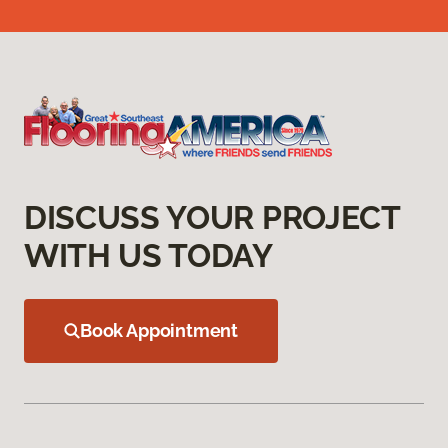
DISCUSS YOUR PROJECT
WITH US TODAY
Book Appointment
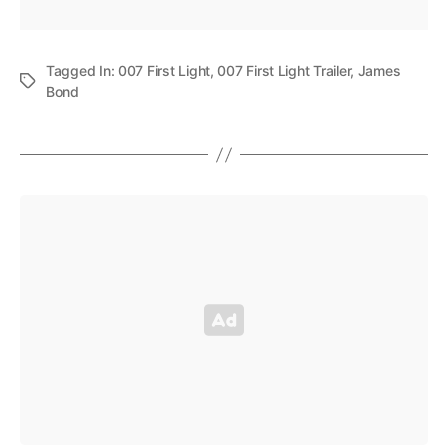
Tagged In:
007 First Light
,
007 First Light Trailer
,
James
Bond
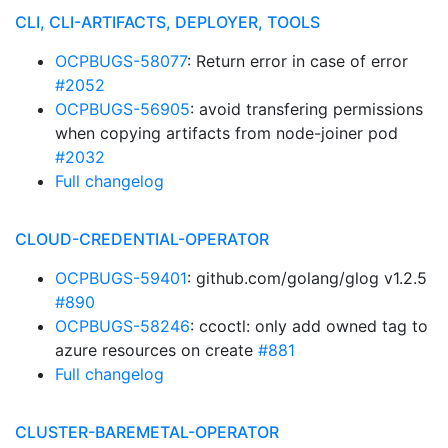
CLI, CLI-ARTIFACTS, DEPLOYER, TOOLS
OCPBUGS-58077
: Return error in case of error
#2052
OCPBUGS-56905
: avoid transfering permissions
when copying artifacts from node-joiner pod
#2032
Full changelog
CLOUD-CREDENTIAL-OPERATOR
OCPBUGS-59401
: github.com/golang/glog v1.2.5
#890
OCPBUGS-58246
: ccoctl: only add owned tag to
azure resources on create
#881
Full changelog
CLUSTER-BAREMETAL-OPERATOR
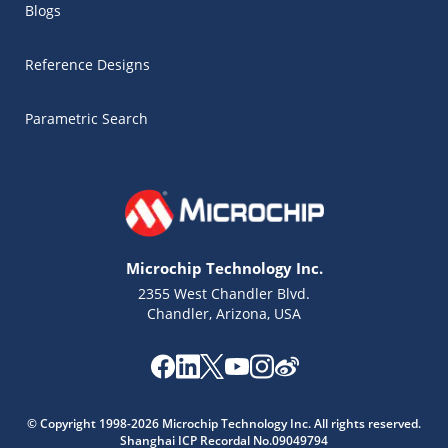
Blogs
Reference Designs
Parametric Search
Microchip Technology Inc.
2355 West Chandler Blvd.
Chandler, Arizona, USA
© Copyright 1998-2026 Microchip Technology Inc. All rights reserved.
Shanghai ICP Recordal No.09049794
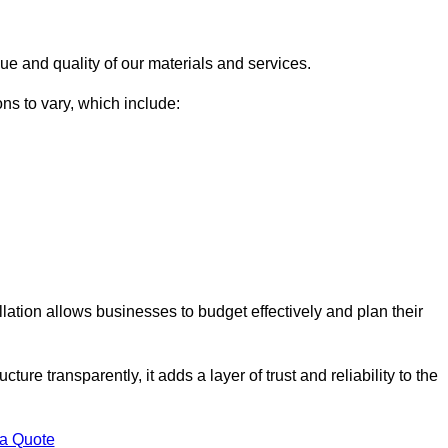
ue and quality of our materials and services.
ons to vary, which include:
llation allows businesses to budget effectively and plan their
ture transparently, it adds a layer of trust and reliability to the
 a Quote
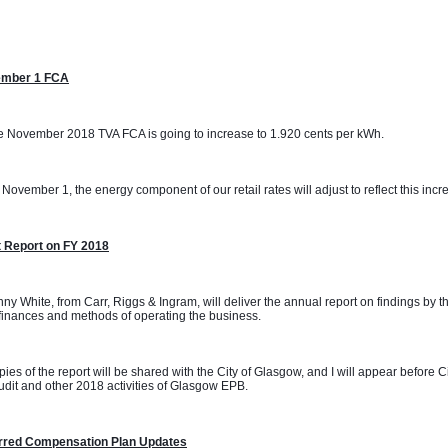
mber 1 FCA
 November 2018 TVA FCA is going to increase to 1.920 cents per kWh. 
November 1, the energy component of our retail rates will adjust to reflect this incr
t Report on FY 2018
ny White, from Carr, Riggs & Ingram, will deliver the annual report on findings by t
inances and methods of operating the business.
ies of the report will be shared with the City of Glasgow, and I will appear before 
udit and other 2018 activities of Glasgow EPB.
rred Compensation Plan Updates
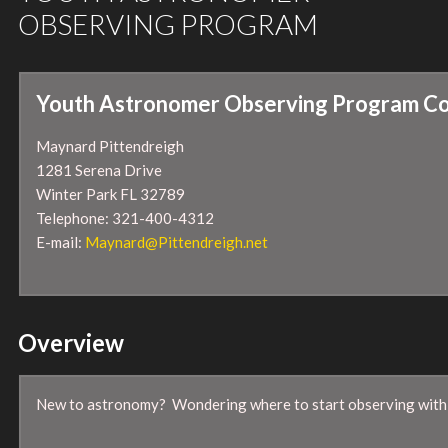
OBSERVING PROGRAM
Youth Astronomer Observing Program Co
Maynard Pittendreigh
1281 Serena Drive
Winter Park FL 32789
Telephone: 321-400-4312
E-mail:
Maynard@Pittendreigh.net
Overview
New to astronomy? Wondering where to start observing with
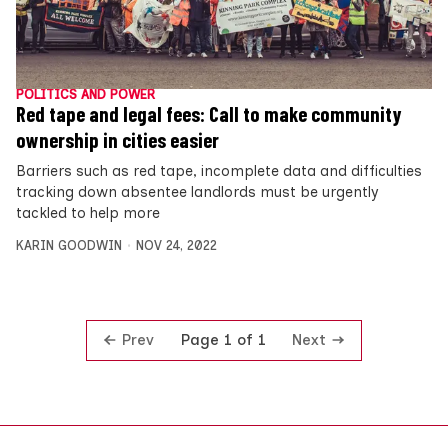
POLITICS AND POWER
Red tape and legal fees: Call to make community
ownership in cities easier
Barriers such as red tape, incomplete data and difficulties
tracking down absentee landlords must be urgently
tackled to help more
KARIN GOODWIN
NOV 24, 2022
Prev
Next
Page 1 of 1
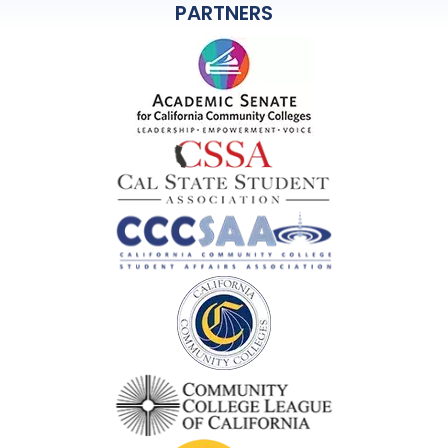
PARTNERS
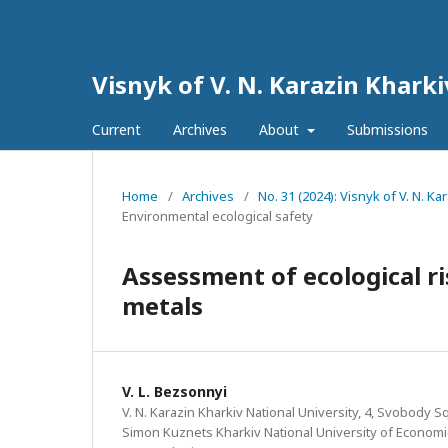
Visnyk of V. N. Karazin Kharki
Current
Archives
About
Submissions
Home
/
Archives
/
No. 31 (2024): Visnyk of V. N. Ka
Environmental ecological safety
Assessment of ecological r
metals
V. L. Bezsonnyi
V. N. Karazin Kharkiv National University, 4, Svobody Sq
Simon Kuznets Kharkiv National University of Economic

* _Task prompt_
Transcribe the line that contains "Visnyk of V. N. Karazin Kharki" exactly, then each line after it through the end of the material. Nothing else belongs in the output.

* _Response to this exercise_
Visnyk of V. N. Karazin Kharki
Current
Archives
About
Submissions
Home
/
Archives
/
No. 31 (2024): Visnyk of V. N. Ka
Environmental ecological safety
Assessment of ecological r
metals
V. L. Bezsonnyi
V. N. Karazin Kharkiv National University, 4, Svobody Sq
Simon Kuznets Kharkiv National University of Economic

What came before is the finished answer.